Saturday, December 25, 2004

The Place Where New Happens

(Article first published in Currents No. 4 2004).

The Medici Effect is a book about innovation in an era where many discoveries happen in-between or outside established fields. Frans Johansson calls these places of discovery “intersections,” and wrote his book to teach us how to analyze and use them. Harvard Business School Books published the book, and soon he had found an audience, including CEO’s of companies like GM, Kodak and Lockheed-Martin.

Frans Johansson protests when I half-jokingly suggest that he is becoming a guru. He doesn’t like the word, but his calendar tells its own story as he finds himself traveling around the world, giving keynote speeches at conferences and talking to top management. His message is clear and very timely. It’s about the benefits of diversity, stepping out of the circle, daring to explore, and daring to be different.

Frans Johansson speaks Swedish with a Gothenburg accent and has a very traditional name, but his look hardly fits that of the stereotypical Swede. (This look is however not quite as typical as foreigners think, as one million Swedes have at least one immigrant parent.)

His mother is of Afro-American and Cherokee decent, and his father is a native of Gothenburg where he was a tent-maker like his father. But Frans Johansson’s father’s real passion was sport fishing, which led him to start the sport fishing magazine Fiskejournalen. It was during a fishing trip to Manheim in Germany that his father met an English teacher who worked at a nearby U.S. military base. The couple settled in Gothenburg, where they had Frans. He grew up in Gothenburg, but left Sweden to attend Brown University where he started a cross-discipline magazine. He was thinking of pursuing a Ph.D., but felt the call of the entrepreneur, which brought him to Baltimore where an aunt of his was a medical researcher at John Hopkins’s University. He and his cousin Christian started a company in her basement and developed and patented an instrument based on his aunt’s research that nurses use to measure a patient’s pain. By then they were 22 years old.

”I loved starting companies, I really loved it, but my passion was definitively not in the healthcare business, so I applied to Harvard Business School instead,” he says. His cousin soon followed him, but within a year they left Harvard to start a software company called Inka. This was during the peak of the Internet boom. It was easy to find financing and they soon had 30 employees, while working for clients like Intel and Lotus.

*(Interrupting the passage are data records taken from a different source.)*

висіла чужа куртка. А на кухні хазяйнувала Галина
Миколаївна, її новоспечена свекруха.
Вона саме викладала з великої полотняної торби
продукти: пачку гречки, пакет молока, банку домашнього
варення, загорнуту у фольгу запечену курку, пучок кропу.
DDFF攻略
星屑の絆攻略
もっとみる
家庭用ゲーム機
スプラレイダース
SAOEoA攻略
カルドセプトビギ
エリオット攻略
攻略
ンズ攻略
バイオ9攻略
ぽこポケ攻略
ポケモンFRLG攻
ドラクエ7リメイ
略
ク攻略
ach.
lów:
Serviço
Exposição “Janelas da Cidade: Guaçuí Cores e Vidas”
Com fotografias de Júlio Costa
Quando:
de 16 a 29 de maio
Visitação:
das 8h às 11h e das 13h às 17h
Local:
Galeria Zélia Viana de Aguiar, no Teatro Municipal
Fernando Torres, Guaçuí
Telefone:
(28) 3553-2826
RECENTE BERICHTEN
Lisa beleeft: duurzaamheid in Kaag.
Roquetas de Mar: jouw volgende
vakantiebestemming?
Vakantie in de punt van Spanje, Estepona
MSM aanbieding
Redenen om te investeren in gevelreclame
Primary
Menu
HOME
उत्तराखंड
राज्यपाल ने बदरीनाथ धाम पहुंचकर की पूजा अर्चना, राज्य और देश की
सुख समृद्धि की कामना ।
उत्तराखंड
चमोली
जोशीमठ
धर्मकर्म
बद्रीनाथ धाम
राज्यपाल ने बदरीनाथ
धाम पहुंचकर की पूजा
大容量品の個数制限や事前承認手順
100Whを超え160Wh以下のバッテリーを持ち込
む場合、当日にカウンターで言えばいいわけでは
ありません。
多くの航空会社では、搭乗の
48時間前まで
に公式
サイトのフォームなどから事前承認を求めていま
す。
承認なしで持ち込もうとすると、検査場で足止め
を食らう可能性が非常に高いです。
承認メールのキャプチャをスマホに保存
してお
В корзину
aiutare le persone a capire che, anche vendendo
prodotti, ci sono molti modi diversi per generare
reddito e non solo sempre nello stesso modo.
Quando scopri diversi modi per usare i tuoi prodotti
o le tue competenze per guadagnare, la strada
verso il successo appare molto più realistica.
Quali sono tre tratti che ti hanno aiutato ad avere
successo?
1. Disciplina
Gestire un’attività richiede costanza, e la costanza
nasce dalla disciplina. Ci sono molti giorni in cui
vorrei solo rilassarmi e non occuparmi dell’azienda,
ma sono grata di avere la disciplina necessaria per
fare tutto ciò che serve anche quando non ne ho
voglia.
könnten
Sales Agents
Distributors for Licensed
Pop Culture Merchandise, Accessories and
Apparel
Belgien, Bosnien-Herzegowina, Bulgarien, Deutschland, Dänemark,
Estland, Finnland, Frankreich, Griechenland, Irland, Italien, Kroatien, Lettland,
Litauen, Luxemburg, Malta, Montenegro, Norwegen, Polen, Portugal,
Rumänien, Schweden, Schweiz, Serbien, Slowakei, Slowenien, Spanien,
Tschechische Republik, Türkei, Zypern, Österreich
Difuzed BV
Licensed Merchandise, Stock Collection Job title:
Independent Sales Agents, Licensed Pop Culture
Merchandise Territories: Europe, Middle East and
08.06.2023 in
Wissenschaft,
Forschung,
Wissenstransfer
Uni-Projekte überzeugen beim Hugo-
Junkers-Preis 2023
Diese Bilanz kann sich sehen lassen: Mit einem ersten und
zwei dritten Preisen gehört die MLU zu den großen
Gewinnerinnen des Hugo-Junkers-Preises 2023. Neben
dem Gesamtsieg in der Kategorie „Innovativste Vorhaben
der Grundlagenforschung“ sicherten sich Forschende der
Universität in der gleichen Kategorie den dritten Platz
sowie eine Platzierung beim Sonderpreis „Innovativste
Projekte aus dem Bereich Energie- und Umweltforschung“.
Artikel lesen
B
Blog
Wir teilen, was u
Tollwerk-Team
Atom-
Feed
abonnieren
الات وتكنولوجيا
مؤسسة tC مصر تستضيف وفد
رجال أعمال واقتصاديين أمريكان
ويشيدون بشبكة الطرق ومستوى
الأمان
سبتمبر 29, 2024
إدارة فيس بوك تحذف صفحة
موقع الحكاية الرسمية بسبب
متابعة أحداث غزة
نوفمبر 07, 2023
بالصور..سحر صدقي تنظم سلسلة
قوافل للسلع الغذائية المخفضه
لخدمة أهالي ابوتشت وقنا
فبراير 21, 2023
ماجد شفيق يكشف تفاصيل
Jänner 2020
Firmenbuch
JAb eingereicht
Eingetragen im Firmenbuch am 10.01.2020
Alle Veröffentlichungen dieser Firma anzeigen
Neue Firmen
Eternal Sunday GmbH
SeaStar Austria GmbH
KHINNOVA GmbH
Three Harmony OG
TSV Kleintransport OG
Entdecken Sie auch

But the bubble burst in March of 2001, and Johansson found himself with extra time on his hands. ”I woke up one morning and had this idea that you discover new things when you combine disciplines and cultures. But was it really so? It seemed intuitive, but was it really true? And if so, exactly why was that the case? Finally, what does this mean if you want to apply these ideas in real life? What is the difference between innovating within a field compared to if you do it in an intersection? Of course, you could say that I had been working towards this all my life. I realized when I grew up that I was different from most people around me. It was not only the link between Sweden and the United States, but also the issue of black and white. There were plenty of combinations here.”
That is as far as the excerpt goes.